ABD’deki Cumhuriyetçilerle CHP arasındaki en önemli fark, Cumhuriyetçilerin din faktörüne önem vermesidir. Çünkü onlar dini, ulusal kimliğin vazgeçilmez öğesi sayıyor. Yoksa sosyalist enternasyonale din faktörüne yer vermeyen partileri mi çağırıyorlar ? Sanmıyorum. Çünkü Batı dünyasında sosyal demokratlar toplumsal kültür ve inançlarla barışıktır. Düşünce ve inanç özgürlüğünü temsil ederler. Devlet aygıtına karşı toplumun, sivil kuruluşların yanındadırlar. Her türlü ayrımcılığa karşıdırlar. Bu nedenle Batı ülkelerinde, ABD’de yabancılar, Müslümanlar, demokrat ve sosyalist çizgideki partileri destekliyor, onlardan aday oluyorlar.

Bizde ise CHP çizgisi evrenselci değil ulusalcıdır. Keşke hiç değilse milli hudutlar dahilindeki kendi ulusunu bütünüyle kucaklayabilseydi. Oysa CHP toplumu gruplara ayırarak bir kesimi kayırmayı veya dışlamayı temsil eder. Muhtelif nedenlerle dışlanacak, koğuşturma açılacak görüşler, kesimler, kıyafetler vardır. Ulusal güvenlik bahanesiyle ulusal bayraklar sallanarak kolluk kuvvetleri göreve çağrılır.

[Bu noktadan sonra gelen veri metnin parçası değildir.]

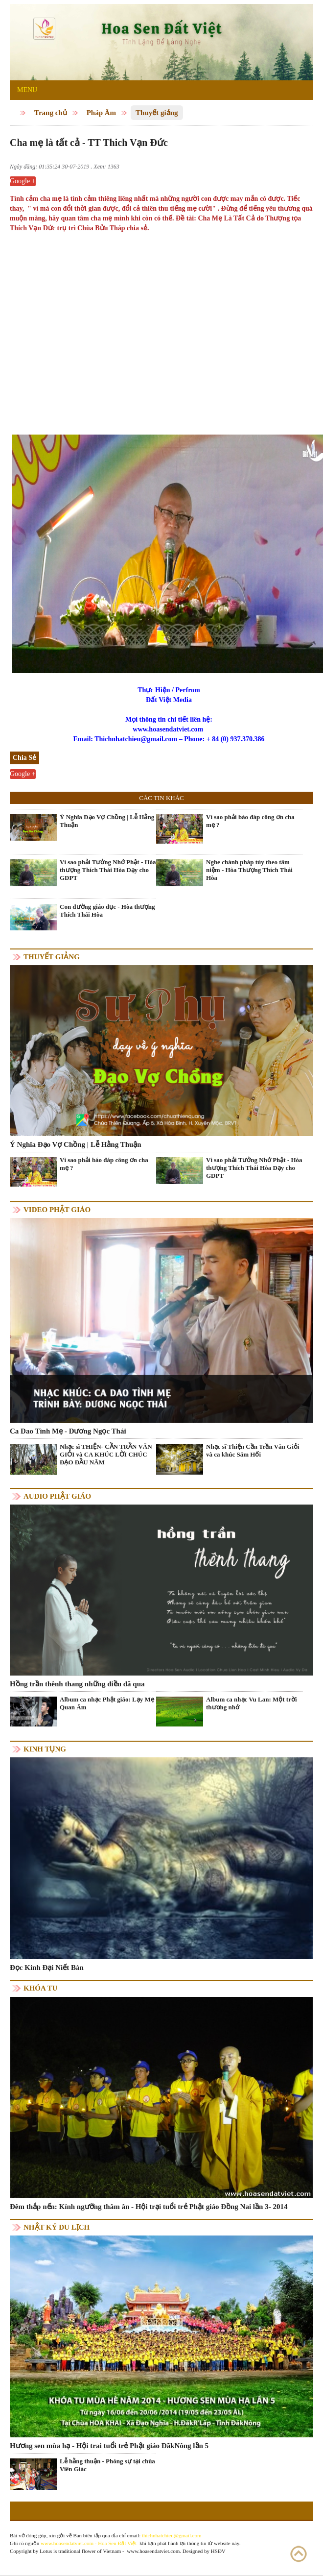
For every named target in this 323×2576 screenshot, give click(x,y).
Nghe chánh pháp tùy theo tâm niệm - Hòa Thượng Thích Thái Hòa (249, 869)
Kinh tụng (44, 1749)
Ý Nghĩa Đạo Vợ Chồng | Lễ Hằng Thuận (107, 820)
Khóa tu (40, 1988)
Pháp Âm (101, 113)
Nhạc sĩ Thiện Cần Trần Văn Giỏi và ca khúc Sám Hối (252, 1450)
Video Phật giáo (57, 1210)
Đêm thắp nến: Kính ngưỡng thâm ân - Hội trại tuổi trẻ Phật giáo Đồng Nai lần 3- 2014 (148, 2207)
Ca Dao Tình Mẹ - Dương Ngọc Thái (68, 1431)
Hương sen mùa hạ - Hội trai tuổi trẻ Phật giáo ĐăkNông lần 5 (109, 2446)
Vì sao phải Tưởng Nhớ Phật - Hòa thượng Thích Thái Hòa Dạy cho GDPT (108, 869)
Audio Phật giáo (57, 1496)
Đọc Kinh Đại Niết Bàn (47, 1967)
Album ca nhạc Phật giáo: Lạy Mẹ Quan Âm (107, 1703)
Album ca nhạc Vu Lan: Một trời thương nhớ (251, 1703)
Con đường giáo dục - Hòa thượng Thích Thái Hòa (107, 910)
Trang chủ (50, 113)
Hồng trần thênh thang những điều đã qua (77, 1684)
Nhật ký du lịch (56, 2227)
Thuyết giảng (157, 113)
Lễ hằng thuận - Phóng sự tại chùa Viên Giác (107, 2465)
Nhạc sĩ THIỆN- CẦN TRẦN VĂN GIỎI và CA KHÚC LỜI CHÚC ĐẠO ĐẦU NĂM (106, 1454)
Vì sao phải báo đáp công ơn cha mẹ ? (250, 820)
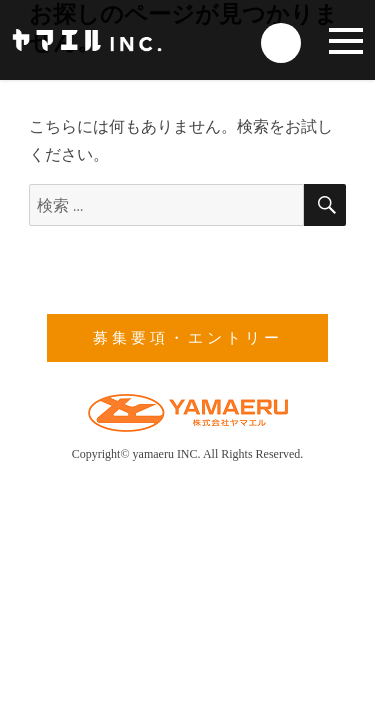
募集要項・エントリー (188, 337)
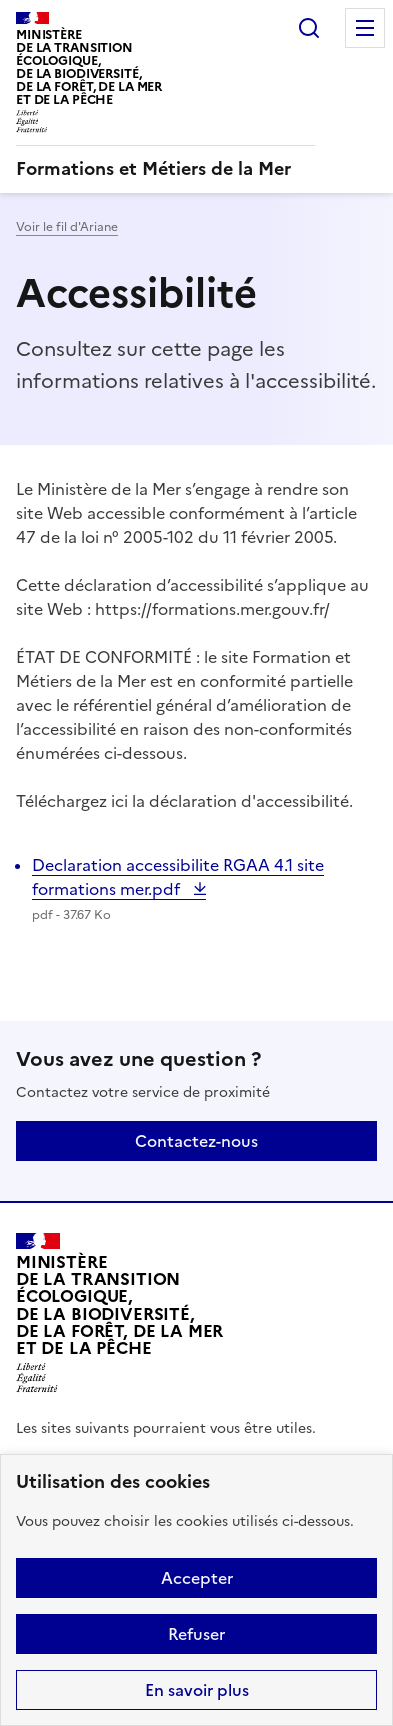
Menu (365, 28)
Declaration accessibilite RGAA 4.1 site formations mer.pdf (178, 877)
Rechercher (309, 28)
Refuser (196, 1634)
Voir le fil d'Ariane (67, 227)
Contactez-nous (196, 1141)
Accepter (197, 1578)
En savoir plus (197, 1690)
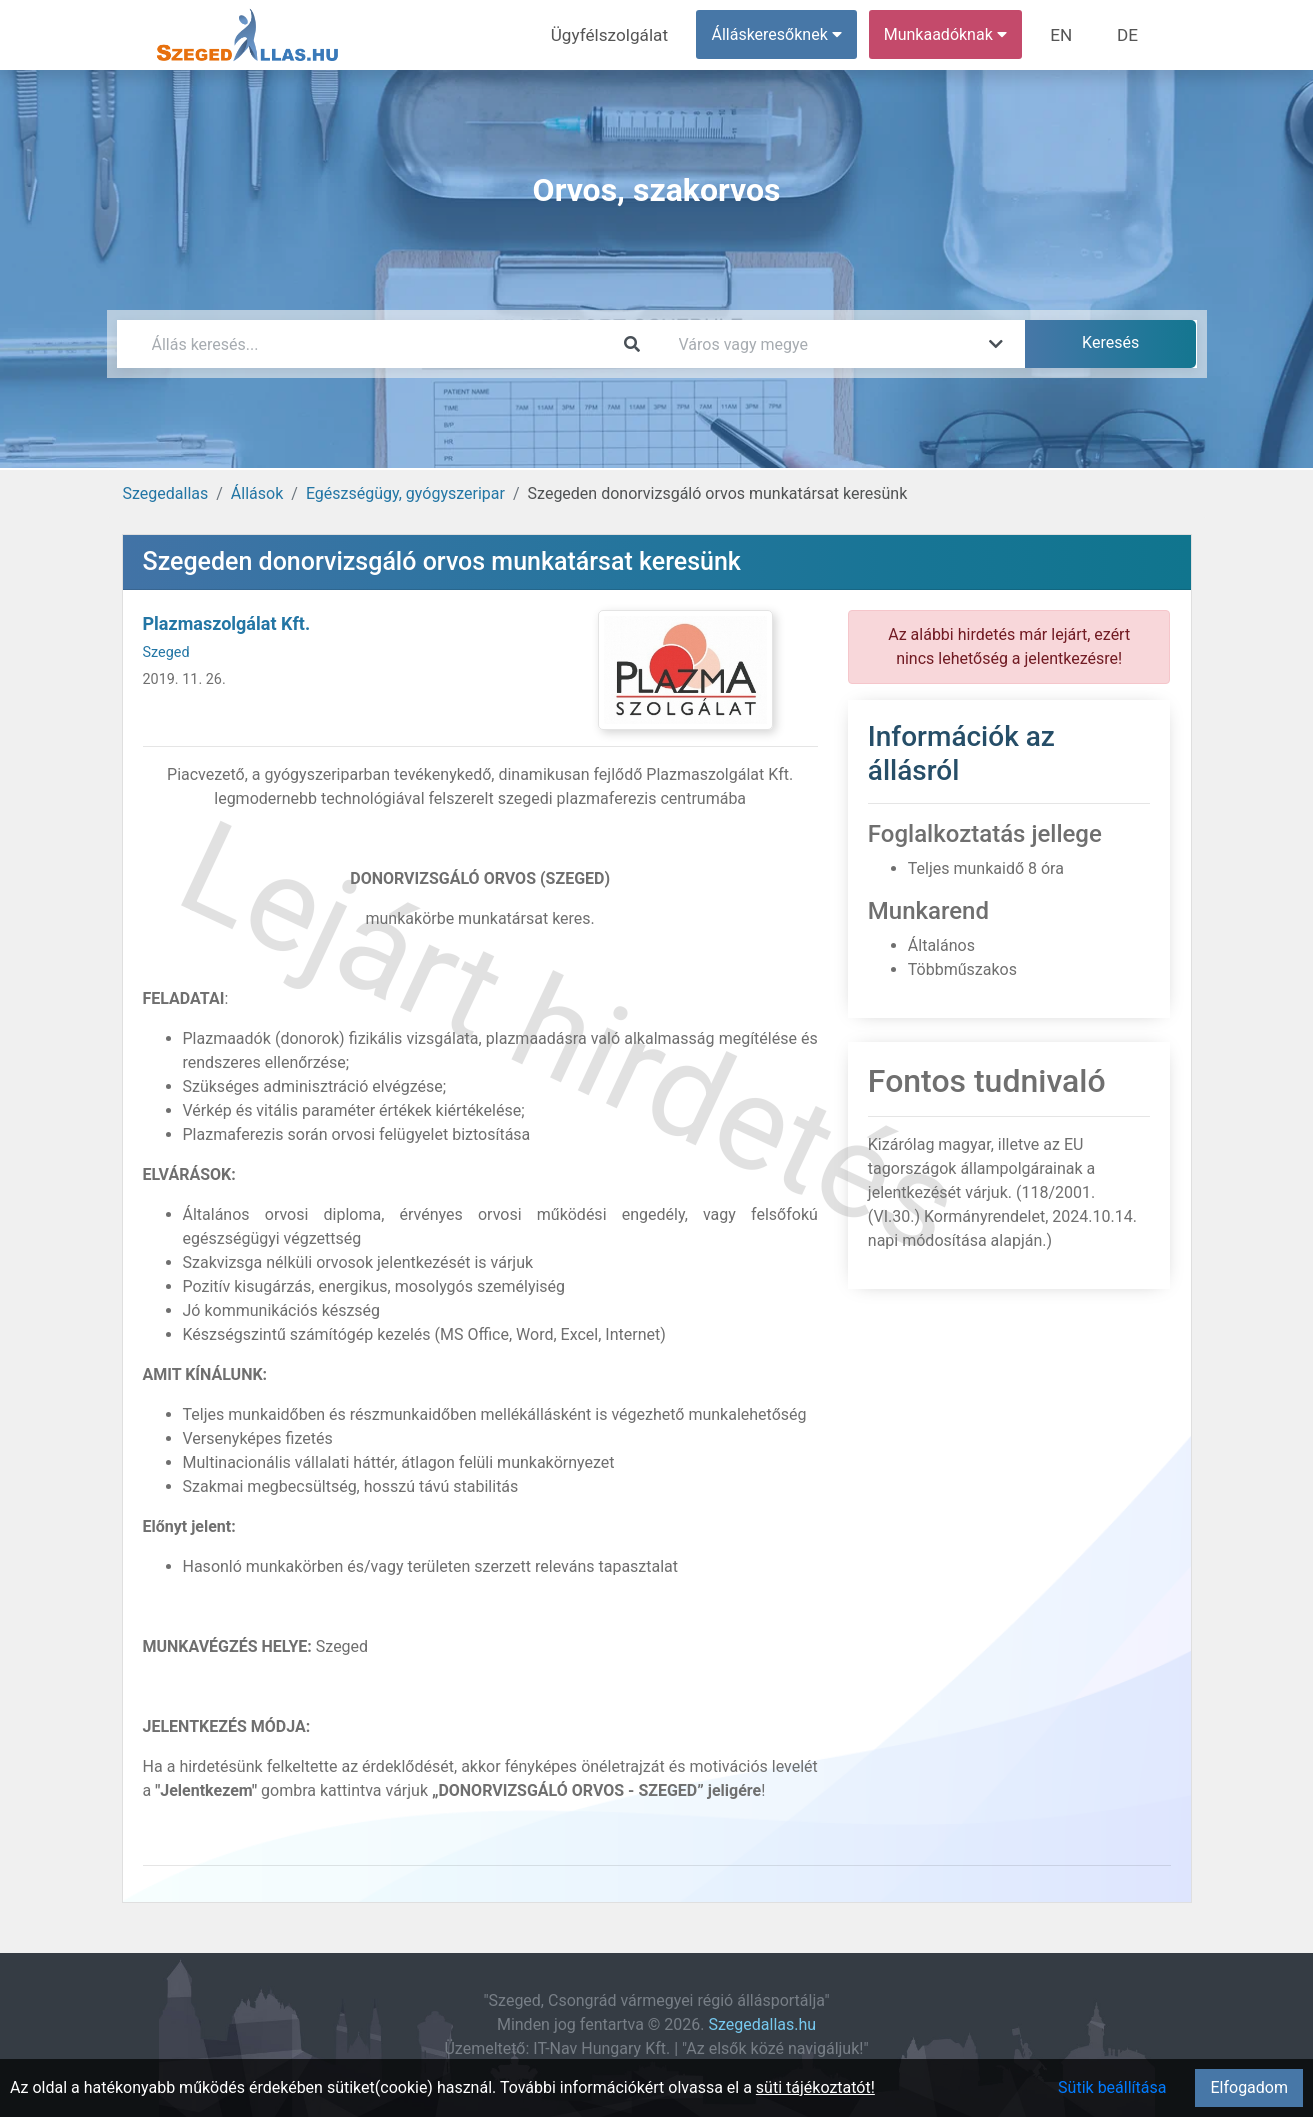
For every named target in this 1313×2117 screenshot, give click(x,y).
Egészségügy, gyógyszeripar (405, 493)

Bunlar Batı dünyasında muhafazakar  ve ırkçı partilerin özellikleridir.

Sosyalist Enternasyonal toplantılarına katılmak bir partiyi sosyalist, sosyal demokrat veya solcu yapmıyor. Bunun en büyük kanıtı CHP’nin söz konusu toplantıya katılmış olmasıdır.